How Blain’s Farm and Fleet improves their retail employee performance

Posted June 11, 2018 by


Andrew Marcotte knows how to improve the performance of entry-level retail employees. He is an HR Business Partner at Blain’s Farm and Fleet, a specialty discount retailer with 38 locations. Marcotte supports store operations and store management teams across all locations. He shared with us what they do to motivate, grow and develop entry-level employees and we have shared his insight below. Marcotte was selected as an official SHRM 2018 blogger. 

Managing store employee performance  

To start with, Marcotte says they implement several traditional forms of managing talent at Blain’s Farm and Fleet, including performance reviews, talent reviews, talent calibrations and mentorship of regional management. Recently, however, he says they are taking steps to make performance management more simple and ongoing. “We recently revamped our performance review that was reduced from 10+ pages to a one page document,” and they also hold “interactive discussions with each store associate throughout the year to keep a pulse on the workforce.”

What motivates entry-level hires to become top performers 

Marcotte says they strive to recognize good work and grow talent from their early careers, retaining them in leadership positions. “We have found that public recognition and opportunities for advancement drive entry-level hires to become top performers.

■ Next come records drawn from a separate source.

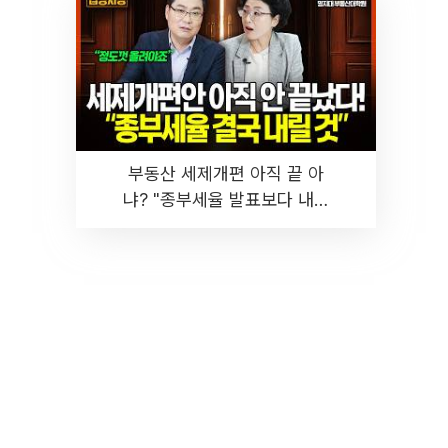
부동산 세제개편 아직 끝 아
냐? "종부세율 발표보다 내릴
것" 장기거주·양도세 전망 I 집
땅지성 I 김인만, 진미윤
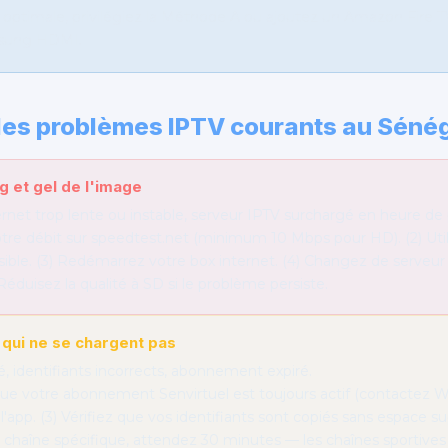
optimale, privilégiez la Méthode A ou ajoutez un Amazon Fire T
msung HDMI.
 des problèmes IPTV courants au Séné
g et gel de l'image
rnet trop lente ou instable, serveur IPTV surchargé en heure de 
otre débit sur speedtest.net (minimum 10 Mbps pour HD). (2) Uti
ssible. (3) Redémarrez votre box internet. (4) Changez de serveur
Réduisez la qualité à SD si le problème persiste.
 qui ne se chargent pas
, identifiants incorrects, abonnement expiré.
 que votre abonnement Senvirtuel est toujours actif (contactez 
 l'app. (3) Vérifiez que vos identifiants sont copiés sans espace su
haîne spécifique, attendez 30 minutes — les chaînes sportives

About 95% of our store managers were internal promotions, which speaks volumes to our culture and opportunities that we provide to our associates.”

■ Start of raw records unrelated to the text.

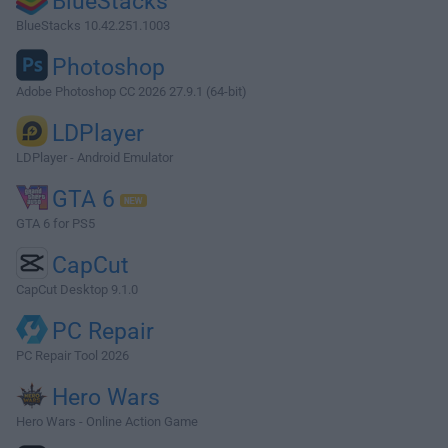
BlueStacks
BlueStacks 10.42.251.1003
Photoshop
Adobe Photoshop CC 2026 27.9.1 (64-bit)
LDPlayer
LDPlayer - Android Emulator
GTA 6
GTA 6 for PS5
CapCut
CapCut Desktop 9.1.0
PC Repair
PC Repair Tool 2026
Hero Wars
Hero Wars - Online Action Game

About 95% of our store managers were internal promotions

In fact, Marcotte says he has “numerous examples” of employees who grew from the entry-level role of associate into strategic leadership positions such as Store Manager, Regional Manager, and even our current Vice President of Store Operations. Recognition programs are a key part of developing that talent. “In the past year, we have expanded our recognition programs so that more associates are being recognized.”

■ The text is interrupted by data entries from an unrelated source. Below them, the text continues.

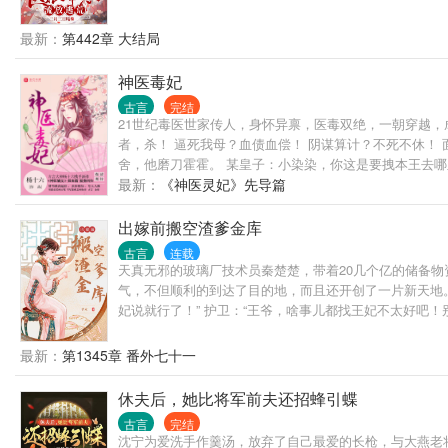
民中的一个猎户糙汉救下。 自此，糙汉一路与她们结伴逃
还有多少个身份瞒着她？ 男人扣住她的纤腰，笑道：“
最新：
第442章 大结局
神医毒妃
古言
完结
21世纪毒医世家传人，身怀异禀，医毒双绝，一朝穿越，
者，杀！ 逼死我母？血债血偿！ 阴谋算计？不死不休！
舍，他磨刀霍霍。 某皇子：小染染，你这是要拽本王去
最新：
《神医灵妃》先导篇
出嫁前搬空渣爹金库
古言
连载
天真无邪的玻璃厂技术员秦楚楚，带着20几个亿的储备
气，不但顺利的到达了目的地，而且还开创了一片新天地。 
妃说就行了！” 护卫：“王爷，啥事儿都找王妃不太好吧！别
最新：
第1345章 番外七十一
休夫后，她比将军前夫还招蜂引蝶
古言
完结
沈宁为爱洗手作羹汤，放弃了自己最爱的长枪，与大燕老将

Specifically Blain’s Farm and Fleet recognizes their store associates in two ways. First, they have a “peer to peer program that focuses on our core values.” Every month, they choose winners for each location. Second, managers nominate one associate per quarter–someone who shows exemplary customer service. “We then nominate one regional winner from that group and ultimately one overall winner from that quarter. These winners are awarded a store party in their honor and then publicly recognized by our CEO at our annual store management meetings with a reception dinner.”

Within a culture of ownership and accountability, store managers develop their own great teams

At Blain’s Farm and Fleet, says Marcotte, a key is “creating a culture of ownership and accountability.” Trusting their managers to make decisions regarding the development of their own teams has allowed for “a continuous response and better results across the board.” Managers are expected to work daily with their team members to “teach and provide feedback on performance.”

The fact that so many store managers grew from the same hourly positions that they now manage lends itself to positive team relationships. That “improved employee-manager relationship creates an open door for honest guidance,” says Marcotte.

Train store manages with blended learning and team buildingTo train their managers in effective performance management, Blain’s Farm and Fleet relies on a training program developed by their Learning & Development team, as well as bi-annual manager meetings. The training program is a “comprehensive blended learning program designed to deliver both operational and soft skills to help our new managers obtain the skills and techniques of a successful leader.” For the bi-annual meetings, they bring all store managers together “to share updates and provide developmental opportunities. These meetings allow for an open dialogue where managers can address their concerns.”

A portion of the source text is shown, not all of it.